Se um dos encantos do Tremor é conhecer projetos que ainda se estão a definir, bandas que desafiam as fronteiras entre a música e outras linguagens artísticas num processo exploratório que toma o público como parte dessa formação de identidade, também é verdade que o festival nos consegue surpreender com nomes que já apresentam uma grande maturidade e solidez.

Desse leque, fazem claramente parte os L’Eclair, grupo formado na Suíça que, no baixo, teclado, guitarra, bateria e percussões, deram a atuação mais robusta do Tremor, até agora. Numa viagem absolutamente psicadélica, praticamente sem pausas entre os longos temas, foram navegando por uma sonoridade fluída entre a eletrónica, o funk, o afro-disco e o jazz, deixando espaço para a improvisação e para loops que nos acertavam em cheio nos corpos, já completamente indomáveis. Olhava-se para eles e via-se que se estavam a divertir à grande.
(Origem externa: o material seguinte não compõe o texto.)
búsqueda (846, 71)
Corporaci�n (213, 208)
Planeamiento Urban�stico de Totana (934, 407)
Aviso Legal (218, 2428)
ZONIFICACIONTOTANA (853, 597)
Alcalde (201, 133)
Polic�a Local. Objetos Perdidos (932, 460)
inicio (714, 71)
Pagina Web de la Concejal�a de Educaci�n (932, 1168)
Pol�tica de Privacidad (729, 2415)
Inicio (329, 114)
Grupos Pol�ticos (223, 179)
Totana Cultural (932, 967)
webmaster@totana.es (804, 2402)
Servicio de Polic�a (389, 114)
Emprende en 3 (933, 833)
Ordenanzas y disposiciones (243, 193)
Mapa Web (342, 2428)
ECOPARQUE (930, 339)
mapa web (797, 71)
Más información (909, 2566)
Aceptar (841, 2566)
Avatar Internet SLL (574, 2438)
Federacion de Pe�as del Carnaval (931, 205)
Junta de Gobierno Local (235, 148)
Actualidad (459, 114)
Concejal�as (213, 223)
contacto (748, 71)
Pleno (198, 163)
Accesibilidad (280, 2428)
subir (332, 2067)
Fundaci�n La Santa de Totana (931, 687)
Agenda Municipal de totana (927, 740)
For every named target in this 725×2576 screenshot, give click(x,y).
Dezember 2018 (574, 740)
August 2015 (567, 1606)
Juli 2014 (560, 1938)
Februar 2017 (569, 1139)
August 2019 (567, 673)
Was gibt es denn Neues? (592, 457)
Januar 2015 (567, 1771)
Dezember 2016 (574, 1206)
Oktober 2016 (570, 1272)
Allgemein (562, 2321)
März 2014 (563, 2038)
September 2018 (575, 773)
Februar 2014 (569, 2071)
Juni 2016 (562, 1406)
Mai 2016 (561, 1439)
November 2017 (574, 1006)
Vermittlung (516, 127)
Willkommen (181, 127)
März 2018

Que mais pedir de uma banda ao vivo?

O dia ficou igualmente marcado pelas atuações de Maria Reis – houve quem nos tivesse jurado que ela, em palco com a irmã Júlia Reis, seu braço direito nas Pega Monstro, deu uma atuação muito bonita – pela performance da artista turca radicada no Porto, Ece Canli, ao lado da ativista e produtora trans Odete, e pela estreia nos palcos dos Victoria, banda agenciada pela editora micaelense Marca Pistola. Hoje o dia é de Lyra Pramuk (20h15), da Associação de Surdos da Ilha de São Miguel (ASISM), que se junta ao coletivo ondamarela e ao Coral de São José, o mais antigo coro do arquipélago, para aquela que se antevê como uma das atuações mais emotivas do festival (21h30), dos We Sea, banda habitué do Tremor (23h), e de MADMADMAD, que prometem libertação através da dança (23h59). Aqui estaremos para o comprovar.